Enfants et Nature: plus de temps en plein air signifie plus d’empathie
- sustainabilityinte

- 11 déc. 2025
- 3 min de lecture
Par Martina Notari journaliste et naturopathe - IG : @martinanotari_ecosofia
Ces dernières années, de nombreuses recherches scientifiques ont confirmé ce que la sagesse écologique soutient depuis des siècles : la relation avec la nature n’est pas un luxe, mais un facteur fondamental du développement humain.
Lorsqu’un enfant passe du temps dans des environnements naturels, il se produit quelque chose qui ne concerne pas seulement le corps, mais surtout l’esprit et les compétences émotionnelles.
Selon la biophilie, le concept introduit par le biologiste Edward O. Wilson, les êtres humains naissent avec une prédisposition innée à se connecter à la nature, aux arbres, à l’eau, à la lumière naturelle, aux animaux, aux écosystèmes.La psychologue et formatrice Marcella Danon dans son essai Clorofillati, le biologiste Giuseppe Barbiero et la psychologue Rita Berto dans Introduzione alla biofilia, reprennent cette intuition en montrant comment le contact avec le monde vivant active dans la psyché une forme « d’orientation profonde » : la nature réveille des parties de nous qui restent endormies dans les villes.

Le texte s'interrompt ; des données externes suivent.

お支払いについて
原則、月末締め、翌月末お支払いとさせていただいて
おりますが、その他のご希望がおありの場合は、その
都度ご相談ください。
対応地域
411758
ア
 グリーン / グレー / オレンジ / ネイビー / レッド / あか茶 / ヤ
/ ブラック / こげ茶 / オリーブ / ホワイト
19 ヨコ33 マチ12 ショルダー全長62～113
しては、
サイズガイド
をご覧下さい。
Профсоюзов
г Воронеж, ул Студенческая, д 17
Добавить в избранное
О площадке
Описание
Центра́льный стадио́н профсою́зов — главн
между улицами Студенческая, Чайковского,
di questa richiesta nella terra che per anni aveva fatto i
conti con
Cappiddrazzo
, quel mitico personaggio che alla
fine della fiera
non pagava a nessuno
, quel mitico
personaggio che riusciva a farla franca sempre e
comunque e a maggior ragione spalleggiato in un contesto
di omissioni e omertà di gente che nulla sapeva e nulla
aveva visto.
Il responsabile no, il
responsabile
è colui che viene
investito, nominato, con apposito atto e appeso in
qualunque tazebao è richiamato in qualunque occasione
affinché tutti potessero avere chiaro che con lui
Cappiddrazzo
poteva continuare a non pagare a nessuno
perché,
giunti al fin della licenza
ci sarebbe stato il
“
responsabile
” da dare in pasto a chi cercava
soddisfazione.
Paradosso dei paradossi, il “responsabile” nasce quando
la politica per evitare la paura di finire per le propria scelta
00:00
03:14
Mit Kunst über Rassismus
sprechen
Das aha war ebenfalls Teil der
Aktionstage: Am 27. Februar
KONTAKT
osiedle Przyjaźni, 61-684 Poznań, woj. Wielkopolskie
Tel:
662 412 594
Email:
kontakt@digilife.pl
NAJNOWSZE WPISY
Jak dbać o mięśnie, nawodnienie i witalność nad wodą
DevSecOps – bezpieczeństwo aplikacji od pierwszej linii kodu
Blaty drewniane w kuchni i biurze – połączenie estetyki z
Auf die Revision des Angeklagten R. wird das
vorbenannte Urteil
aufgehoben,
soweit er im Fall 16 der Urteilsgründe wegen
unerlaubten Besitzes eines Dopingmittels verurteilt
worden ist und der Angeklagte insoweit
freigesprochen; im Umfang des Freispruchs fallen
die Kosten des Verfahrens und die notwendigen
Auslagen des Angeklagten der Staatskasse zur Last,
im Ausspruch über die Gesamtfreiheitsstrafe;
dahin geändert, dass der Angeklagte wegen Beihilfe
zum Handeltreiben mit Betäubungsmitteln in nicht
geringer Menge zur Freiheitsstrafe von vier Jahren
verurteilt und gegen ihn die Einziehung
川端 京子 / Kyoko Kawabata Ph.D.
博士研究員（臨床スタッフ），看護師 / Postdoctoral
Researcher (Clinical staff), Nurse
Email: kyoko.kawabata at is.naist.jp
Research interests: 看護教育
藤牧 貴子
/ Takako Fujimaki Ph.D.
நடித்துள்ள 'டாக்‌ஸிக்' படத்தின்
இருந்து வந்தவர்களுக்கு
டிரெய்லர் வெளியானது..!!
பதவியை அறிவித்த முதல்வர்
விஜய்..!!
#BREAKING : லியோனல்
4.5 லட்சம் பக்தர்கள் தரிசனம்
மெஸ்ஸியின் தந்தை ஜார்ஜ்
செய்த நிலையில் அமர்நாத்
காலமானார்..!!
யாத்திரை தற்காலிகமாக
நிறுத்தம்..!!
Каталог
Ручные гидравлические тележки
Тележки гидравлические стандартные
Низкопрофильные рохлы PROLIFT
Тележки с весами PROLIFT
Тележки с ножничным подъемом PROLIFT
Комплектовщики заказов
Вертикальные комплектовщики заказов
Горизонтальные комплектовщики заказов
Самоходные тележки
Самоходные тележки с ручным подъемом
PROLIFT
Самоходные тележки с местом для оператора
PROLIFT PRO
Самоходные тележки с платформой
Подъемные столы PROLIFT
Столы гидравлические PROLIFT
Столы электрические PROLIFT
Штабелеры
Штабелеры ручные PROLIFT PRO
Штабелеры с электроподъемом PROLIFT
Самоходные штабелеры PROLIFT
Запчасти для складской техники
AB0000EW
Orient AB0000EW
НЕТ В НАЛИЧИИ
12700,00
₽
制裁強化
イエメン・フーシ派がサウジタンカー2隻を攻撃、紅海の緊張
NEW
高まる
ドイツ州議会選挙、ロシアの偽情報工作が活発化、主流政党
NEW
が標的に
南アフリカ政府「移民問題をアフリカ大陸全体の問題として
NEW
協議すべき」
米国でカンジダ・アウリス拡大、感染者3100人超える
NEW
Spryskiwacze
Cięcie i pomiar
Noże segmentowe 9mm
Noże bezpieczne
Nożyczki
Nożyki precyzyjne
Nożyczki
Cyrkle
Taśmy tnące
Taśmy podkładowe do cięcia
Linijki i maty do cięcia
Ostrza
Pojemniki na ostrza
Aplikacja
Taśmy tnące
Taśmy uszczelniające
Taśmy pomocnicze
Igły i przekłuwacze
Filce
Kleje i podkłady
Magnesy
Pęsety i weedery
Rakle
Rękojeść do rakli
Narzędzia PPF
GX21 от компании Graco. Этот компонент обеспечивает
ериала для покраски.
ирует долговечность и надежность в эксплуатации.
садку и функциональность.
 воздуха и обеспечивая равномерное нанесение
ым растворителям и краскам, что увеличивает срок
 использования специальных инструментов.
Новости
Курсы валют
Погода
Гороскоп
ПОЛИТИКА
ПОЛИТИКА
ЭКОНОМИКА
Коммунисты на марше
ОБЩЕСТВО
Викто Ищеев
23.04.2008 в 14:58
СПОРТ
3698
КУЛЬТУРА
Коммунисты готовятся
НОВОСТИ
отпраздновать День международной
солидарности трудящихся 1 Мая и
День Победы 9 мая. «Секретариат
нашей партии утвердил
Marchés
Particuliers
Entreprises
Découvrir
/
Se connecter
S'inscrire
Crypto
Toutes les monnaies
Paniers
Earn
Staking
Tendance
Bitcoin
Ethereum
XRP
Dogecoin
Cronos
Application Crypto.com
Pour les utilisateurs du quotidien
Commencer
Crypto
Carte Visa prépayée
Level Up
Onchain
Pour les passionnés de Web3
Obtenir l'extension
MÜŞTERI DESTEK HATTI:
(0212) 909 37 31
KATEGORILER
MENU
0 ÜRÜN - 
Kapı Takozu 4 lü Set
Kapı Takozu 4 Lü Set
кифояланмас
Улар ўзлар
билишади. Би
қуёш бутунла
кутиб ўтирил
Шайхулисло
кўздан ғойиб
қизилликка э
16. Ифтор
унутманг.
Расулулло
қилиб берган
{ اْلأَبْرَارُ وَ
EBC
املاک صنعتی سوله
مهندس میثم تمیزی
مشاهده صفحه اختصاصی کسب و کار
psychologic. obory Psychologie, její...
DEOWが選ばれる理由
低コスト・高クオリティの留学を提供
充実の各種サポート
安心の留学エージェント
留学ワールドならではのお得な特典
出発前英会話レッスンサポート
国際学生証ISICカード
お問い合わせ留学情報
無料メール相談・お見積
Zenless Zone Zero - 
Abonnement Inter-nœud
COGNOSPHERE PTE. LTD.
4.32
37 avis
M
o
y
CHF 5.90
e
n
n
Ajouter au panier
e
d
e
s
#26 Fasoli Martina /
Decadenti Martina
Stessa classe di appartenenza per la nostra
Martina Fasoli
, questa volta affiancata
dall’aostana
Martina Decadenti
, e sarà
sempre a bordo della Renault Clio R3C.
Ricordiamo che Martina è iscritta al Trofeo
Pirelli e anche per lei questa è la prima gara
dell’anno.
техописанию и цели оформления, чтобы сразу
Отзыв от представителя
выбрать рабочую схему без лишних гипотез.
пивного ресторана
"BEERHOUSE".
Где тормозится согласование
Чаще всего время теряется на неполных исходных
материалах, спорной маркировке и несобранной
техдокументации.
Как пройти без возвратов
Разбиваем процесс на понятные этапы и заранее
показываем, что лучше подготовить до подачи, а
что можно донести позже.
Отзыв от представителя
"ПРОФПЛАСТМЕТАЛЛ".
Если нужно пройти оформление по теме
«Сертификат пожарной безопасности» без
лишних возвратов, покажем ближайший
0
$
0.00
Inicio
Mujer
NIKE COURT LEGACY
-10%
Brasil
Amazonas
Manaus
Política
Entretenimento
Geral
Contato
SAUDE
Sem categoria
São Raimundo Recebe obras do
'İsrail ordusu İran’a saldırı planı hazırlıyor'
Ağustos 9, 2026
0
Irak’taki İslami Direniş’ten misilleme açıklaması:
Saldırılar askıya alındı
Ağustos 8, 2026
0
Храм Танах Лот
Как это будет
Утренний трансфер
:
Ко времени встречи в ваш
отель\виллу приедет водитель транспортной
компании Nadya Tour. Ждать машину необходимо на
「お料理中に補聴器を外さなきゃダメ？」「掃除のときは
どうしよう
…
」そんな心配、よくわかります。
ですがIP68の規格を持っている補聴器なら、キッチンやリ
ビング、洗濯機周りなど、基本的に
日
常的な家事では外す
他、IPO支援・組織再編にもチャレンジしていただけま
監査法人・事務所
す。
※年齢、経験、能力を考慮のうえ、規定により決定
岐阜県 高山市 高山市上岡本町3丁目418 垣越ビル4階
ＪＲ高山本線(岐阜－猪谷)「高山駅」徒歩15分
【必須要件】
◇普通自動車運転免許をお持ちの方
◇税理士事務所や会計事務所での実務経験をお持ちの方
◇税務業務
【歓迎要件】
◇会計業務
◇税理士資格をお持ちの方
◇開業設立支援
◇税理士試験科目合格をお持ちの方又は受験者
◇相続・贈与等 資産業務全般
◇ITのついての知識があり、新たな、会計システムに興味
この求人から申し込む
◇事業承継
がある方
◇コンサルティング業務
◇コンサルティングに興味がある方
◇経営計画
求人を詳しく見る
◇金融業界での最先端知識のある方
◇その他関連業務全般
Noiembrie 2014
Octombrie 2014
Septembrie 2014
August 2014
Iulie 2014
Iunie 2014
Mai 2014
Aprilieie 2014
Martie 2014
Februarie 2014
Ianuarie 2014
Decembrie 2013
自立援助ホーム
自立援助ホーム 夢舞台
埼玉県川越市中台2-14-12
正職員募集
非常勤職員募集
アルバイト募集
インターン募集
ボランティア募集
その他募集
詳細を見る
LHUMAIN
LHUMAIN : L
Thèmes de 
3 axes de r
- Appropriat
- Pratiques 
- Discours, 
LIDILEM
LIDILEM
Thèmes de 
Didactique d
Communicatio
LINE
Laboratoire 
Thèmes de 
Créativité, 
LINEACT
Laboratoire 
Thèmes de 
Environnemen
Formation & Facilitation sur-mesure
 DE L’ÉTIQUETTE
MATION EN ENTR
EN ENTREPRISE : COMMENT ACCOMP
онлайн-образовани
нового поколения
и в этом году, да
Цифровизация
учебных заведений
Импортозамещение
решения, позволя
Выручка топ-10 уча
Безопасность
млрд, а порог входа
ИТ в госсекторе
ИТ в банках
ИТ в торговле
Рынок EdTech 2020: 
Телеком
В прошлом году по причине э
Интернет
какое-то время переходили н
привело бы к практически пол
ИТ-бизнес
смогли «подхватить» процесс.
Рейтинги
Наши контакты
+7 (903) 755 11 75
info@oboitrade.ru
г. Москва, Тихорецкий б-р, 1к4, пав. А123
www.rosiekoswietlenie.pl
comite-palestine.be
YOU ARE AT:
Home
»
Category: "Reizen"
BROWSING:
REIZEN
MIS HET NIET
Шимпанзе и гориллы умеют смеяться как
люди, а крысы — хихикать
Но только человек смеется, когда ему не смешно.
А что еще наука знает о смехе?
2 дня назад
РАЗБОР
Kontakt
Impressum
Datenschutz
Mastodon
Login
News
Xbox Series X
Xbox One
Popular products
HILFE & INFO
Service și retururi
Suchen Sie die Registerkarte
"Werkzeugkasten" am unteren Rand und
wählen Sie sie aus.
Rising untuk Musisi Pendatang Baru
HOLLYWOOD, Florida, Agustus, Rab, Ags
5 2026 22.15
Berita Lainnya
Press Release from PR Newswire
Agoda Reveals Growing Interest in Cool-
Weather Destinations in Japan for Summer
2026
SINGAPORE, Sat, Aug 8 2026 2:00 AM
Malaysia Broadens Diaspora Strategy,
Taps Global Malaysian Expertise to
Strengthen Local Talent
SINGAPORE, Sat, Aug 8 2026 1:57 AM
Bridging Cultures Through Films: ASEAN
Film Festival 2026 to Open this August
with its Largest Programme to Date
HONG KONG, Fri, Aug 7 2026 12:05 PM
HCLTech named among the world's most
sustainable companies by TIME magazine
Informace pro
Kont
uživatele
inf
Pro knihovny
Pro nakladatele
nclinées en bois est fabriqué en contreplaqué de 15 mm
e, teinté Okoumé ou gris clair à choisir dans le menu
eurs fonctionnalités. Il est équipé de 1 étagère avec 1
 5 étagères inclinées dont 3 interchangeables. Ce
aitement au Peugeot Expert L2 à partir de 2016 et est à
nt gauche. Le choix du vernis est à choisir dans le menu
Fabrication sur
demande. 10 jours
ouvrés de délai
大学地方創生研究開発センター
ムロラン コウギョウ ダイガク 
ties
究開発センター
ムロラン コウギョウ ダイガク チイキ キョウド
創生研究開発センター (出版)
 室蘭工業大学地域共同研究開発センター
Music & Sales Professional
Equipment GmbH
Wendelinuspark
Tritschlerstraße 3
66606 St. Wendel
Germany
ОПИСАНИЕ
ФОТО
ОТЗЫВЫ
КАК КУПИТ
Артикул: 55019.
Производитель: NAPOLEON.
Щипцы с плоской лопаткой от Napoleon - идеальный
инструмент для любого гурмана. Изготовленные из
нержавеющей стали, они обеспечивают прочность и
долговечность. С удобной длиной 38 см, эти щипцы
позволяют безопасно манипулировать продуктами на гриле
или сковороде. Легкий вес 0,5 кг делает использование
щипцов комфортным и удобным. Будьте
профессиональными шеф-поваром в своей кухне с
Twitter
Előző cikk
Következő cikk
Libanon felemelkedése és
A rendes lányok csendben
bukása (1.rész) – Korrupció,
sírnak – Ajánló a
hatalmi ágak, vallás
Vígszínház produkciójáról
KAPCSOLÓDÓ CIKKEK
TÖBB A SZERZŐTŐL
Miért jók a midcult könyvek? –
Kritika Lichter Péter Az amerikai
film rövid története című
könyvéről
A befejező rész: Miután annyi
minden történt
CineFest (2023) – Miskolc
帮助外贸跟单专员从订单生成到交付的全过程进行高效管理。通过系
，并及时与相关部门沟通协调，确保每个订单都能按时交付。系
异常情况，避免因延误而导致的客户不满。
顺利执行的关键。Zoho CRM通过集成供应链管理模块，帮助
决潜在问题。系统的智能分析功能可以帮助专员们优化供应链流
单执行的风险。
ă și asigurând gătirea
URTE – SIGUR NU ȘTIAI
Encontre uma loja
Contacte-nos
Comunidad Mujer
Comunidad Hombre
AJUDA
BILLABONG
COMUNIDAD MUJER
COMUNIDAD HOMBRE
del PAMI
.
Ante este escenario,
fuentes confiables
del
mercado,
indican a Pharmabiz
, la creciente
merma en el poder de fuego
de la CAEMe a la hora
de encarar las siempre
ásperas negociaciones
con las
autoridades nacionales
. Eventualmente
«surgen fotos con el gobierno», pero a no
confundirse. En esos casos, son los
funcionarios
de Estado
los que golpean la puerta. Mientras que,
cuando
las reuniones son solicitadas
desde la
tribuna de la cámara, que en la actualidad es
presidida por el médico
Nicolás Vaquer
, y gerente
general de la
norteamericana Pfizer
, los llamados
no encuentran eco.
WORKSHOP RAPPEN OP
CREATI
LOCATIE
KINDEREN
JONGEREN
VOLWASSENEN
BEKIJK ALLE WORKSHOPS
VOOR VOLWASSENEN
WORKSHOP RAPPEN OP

Et l’une des premières capacités à se réveiller est précisément l’empathie.
Mais comment la nature déclenche-t-elle l’empathie ?
La nature régule le système nerveux
Les environnements naturels réduisent l’activité de l’amygdale (centre de la réaction d’alarme) et activent le système parasympathique, responsable du calme, de l’ouverture et de l’écoute. Un enfant moins en alerte est un enfant plus disponible pour l’autre.
La nature augmente l’attention profonde
La Attention Restoration Theory (Kaplan & Kaplan, 1989) montre que le vert répare la fatigue mentale. Lorsque l’esprit n’est pas surchargé, de l’espace s’ouvre pour l’autre : l’attention restaurée génère davantage d’empathie.
La nature active la perception de l’interconnexion
Comme l’écrit Marcella Danon, l’habitat naturel nous rappelle que nous faisons partie d’un réseau de relations.
Cette perception systémique, voir que chaque élément dépend des autres, est la base de l’empathie complexe : sentir que ce qui se passe dehors résonne à l’intérieur.
Lorsque les enfants grandissent loin du vert, des saisons et des organismes vivants — une condition aujourd’hui très répandue — c’est l’inverse qui se produit. L’éducateur américain Richard Louv a défini des symptômes tels que l’anxiété, la dépression, les difficultés de concentration, le stress, les peurs irrationnelles comme des symptômes du « syndrome de déficit de nature ».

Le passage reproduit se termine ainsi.